**What this task involves**
Output the listing verbatim, leaving out every picture.

**Exercise data**

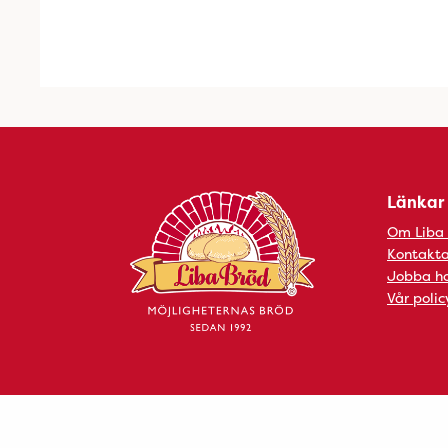
Länkar
Om Liba
Kontakta
Jobba ho
Vår polic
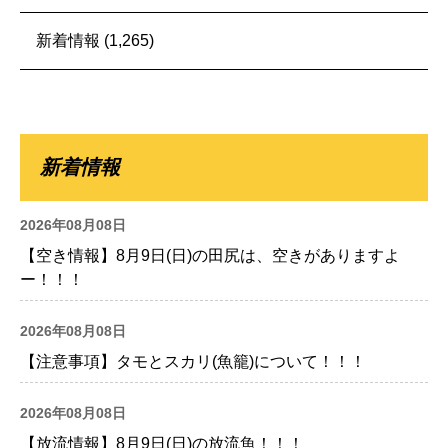
新着情報
(1,265)
新着情報
2026年08月08日
【空き情報】8月9日(日)の田尻は、空きがありますよ
ー！！！
2026年08月08日
【注意事項】タモとスカリ(魚籠)について！！！
2026年08月08日
【放流情報】8月9日(日)の放流魚！！！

**Your response**
Länkar
Om Liba
Kontakta
Jobba ho
Vår polic
新着情報
(1,265)
新着情報
2026年08月08日
【空き情報】8月9日(日)の田尻は、空きがありますよ
ー！！！
2026年08月08日
【注意事項】タモとスカリ(魚籠)について！！！
2026年08月08日
【放流情報】8月9日(日)の放流魚！！！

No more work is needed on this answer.